Effects of JNK inhibition on InR1G glucagon secretion.
(A) Cells were cultured with DMSO or 10 μM SP600125 for 1 h, and stimulated using H2O2 (100 μM) for 15 min, and pJNK and JNK levels were determined. (B) JNK and pJNK levels in cells treated with regular (11.1 mM) or high (25 mM) glucose concentrations for 12 h, with the addition of DMSO or 10 μM SP600125. Relative pJNK expressions were determined by densitometry, and they were normalized using total JNK levels. (C) Glucagon secretion in cells treated with regular (11.1 mM, white) or high (25 mM, black) glucose concentrations, together with DMSO or 10 μM SP600125 for 12 h before the static incubation with the indicated glucose levels. (D) Cells were treated with DMSO or 10 μM SP600125, for 12 h before the static incubation with 7 mM glucose with (hatched)/without the addition of 10 mM L-Arg. Representative graphs/images selected from the results of 3 or 4 independent experiments are shown. n = 3–4 in each group; data are expressed as mean ± SEM; *P<0.05, between the indicated groups.
Fig 7.
Effects of DN-JNK expression on InR1G glucagon secretion.
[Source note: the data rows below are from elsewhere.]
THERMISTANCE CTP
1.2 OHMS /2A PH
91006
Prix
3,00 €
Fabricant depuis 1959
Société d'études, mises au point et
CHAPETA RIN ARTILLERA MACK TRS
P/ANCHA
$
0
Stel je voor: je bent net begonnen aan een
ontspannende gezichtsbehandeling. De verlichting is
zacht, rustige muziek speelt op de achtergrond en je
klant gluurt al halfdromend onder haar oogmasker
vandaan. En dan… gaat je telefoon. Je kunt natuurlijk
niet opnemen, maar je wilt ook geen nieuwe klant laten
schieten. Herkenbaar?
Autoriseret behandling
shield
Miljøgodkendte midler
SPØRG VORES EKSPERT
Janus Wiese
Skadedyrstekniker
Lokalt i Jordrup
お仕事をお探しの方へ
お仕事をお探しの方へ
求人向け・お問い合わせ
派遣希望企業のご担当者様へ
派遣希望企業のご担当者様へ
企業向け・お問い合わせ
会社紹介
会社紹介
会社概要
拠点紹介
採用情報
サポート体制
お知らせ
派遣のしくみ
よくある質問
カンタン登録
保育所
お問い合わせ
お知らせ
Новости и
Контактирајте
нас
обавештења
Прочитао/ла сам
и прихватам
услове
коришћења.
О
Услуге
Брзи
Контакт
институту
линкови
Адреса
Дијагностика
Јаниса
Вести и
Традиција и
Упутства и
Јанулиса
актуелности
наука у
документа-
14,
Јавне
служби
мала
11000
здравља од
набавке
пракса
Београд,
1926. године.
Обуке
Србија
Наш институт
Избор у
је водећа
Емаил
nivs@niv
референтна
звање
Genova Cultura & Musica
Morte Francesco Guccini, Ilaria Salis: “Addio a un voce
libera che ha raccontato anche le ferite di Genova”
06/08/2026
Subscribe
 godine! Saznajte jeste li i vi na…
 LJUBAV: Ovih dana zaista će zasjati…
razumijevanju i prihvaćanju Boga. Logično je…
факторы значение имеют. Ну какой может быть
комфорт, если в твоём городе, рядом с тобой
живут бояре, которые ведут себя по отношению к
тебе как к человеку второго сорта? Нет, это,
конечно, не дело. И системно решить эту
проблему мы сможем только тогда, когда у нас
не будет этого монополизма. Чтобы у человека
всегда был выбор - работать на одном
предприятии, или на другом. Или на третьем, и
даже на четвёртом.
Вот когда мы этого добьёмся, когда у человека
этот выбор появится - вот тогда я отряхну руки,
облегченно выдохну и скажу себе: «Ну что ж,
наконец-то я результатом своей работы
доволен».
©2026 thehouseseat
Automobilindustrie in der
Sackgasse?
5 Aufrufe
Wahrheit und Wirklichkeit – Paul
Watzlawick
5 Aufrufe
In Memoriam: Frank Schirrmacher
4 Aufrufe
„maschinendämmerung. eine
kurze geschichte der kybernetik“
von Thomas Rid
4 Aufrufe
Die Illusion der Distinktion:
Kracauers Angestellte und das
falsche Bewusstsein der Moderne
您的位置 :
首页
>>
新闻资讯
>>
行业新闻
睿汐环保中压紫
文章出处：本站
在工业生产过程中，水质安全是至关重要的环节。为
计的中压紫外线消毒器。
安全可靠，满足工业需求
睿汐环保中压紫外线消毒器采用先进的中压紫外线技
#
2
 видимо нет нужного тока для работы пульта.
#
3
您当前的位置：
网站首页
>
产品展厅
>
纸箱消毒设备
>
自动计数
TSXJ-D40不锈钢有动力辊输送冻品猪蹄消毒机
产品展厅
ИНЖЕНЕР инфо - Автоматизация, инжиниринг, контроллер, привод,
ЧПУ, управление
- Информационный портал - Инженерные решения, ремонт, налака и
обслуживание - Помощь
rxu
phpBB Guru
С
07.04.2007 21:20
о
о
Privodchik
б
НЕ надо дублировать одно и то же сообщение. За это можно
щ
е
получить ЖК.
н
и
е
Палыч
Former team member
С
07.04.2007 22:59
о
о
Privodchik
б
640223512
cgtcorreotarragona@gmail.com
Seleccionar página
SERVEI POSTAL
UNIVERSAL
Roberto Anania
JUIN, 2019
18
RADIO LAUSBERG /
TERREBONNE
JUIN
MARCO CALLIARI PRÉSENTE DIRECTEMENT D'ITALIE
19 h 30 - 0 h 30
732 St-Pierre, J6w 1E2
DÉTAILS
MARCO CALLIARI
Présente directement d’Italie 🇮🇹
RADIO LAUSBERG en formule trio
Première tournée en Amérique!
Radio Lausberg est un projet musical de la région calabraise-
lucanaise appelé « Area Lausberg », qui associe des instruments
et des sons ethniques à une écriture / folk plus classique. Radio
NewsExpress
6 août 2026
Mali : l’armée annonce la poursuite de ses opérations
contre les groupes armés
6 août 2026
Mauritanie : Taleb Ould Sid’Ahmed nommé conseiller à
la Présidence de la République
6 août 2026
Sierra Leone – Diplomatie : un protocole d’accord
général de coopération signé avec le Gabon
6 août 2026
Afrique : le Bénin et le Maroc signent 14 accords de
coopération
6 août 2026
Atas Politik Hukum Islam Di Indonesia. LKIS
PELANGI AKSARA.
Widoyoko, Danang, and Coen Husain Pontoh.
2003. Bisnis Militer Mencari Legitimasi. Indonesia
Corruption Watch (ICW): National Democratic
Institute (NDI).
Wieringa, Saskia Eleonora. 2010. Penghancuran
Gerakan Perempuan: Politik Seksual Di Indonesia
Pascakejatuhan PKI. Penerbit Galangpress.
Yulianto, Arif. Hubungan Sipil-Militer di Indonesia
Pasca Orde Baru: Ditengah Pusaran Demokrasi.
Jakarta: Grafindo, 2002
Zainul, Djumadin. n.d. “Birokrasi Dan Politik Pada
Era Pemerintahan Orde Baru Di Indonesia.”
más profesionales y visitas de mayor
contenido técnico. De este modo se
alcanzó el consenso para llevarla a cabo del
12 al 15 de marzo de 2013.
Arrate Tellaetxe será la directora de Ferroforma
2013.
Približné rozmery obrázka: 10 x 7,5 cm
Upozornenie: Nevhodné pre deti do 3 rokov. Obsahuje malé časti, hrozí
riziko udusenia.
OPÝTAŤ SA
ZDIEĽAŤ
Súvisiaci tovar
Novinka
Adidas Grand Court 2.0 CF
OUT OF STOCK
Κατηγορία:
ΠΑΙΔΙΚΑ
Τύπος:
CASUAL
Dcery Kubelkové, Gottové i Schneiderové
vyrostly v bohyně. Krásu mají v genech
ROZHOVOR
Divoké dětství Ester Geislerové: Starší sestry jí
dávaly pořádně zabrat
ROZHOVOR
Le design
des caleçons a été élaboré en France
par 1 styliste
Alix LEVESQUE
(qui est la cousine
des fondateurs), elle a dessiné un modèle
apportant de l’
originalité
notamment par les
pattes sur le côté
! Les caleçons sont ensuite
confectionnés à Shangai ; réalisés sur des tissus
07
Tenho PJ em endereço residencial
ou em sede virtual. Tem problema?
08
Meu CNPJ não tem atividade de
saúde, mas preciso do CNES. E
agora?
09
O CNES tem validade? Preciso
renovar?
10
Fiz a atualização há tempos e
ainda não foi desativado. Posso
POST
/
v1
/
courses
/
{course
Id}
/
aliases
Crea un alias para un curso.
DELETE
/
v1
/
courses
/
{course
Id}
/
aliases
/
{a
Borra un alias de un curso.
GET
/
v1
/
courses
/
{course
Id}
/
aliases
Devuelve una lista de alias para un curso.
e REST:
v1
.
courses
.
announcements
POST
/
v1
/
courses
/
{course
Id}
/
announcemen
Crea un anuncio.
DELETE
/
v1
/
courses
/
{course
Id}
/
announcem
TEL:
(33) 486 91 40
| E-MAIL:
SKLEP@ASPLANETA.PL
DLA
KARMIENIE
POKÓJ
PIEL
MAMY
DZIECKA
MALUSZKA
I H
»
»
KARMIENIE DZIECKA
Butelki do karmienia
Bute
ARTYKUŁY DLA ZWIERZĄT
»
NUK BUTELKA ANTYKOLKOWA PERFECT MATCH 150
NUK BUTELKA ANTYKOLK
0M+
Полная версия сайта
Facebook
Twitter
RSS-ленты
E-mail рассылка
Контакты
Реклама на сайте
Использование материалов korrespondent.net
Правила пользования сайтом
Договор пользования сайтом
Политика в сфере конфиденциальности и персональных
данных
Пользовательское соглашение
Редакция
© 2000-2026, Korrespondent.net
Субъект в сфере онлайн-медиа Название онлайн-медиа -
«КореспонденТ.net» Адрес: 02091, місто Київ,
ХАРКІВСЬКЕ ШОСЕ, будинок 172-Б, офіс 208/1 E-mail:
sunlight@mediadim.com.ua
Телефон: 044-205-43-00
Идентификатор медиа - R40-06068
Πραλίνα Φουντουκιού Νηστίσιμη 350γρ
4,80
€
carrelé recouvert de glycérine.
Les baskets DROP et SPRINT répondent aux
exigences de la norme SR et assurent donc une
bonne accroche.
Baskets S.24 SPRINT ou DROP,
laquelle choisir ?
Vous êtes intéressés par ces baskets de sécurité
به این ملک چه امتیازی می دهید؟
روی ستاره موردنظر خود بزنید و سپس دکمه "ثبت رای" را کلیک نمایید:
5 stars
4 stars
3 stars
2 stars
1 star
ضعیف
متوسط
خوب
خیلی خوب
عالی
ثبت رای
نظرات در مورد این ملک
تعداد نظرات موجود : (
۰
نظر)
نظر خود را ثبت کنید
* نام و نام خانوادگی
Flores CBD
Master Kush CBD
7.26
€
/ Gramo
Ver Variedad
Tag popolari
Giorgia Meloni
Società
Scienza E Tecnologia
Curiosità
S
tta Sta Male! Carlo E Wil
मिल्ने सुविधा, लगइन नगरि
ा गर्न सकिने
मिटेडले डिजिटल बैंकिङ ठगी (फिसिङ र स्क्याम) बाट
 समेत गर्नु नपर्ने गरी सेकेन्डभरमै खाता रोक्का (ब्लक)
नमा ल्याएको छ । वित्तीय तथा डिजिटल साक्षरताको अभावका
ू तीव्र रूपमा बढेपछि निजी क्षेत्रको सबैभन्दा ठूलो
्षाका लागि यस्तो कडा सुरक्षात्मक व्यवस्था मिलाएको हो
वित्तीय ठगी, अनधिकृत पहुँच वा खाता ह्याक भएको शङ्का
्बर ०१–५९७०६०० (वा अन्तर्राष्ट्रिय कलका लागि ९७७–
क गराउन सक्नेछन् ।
Cells were infected with adenoviruses expressing GFP or DN-JNK 24 h prior to the 12-h treatment with 11.1 or 25 mM of glucose. (A) pJNK, JNK, pAkt, and Akt expression levels in these cells. Relative pJNK and pAkt expressions were determined by densitometry, and they were normalized using total JNK and Akt levels. (B) Glucagon secretion was assessed at 25 mM glucose stimulation in cells infected with adenoviruses carrying GFP- or DN-JNK expression vector. n = 4~6 in each group; data are expressed as mean ± SEM; *P<0.05, between the indicated groups.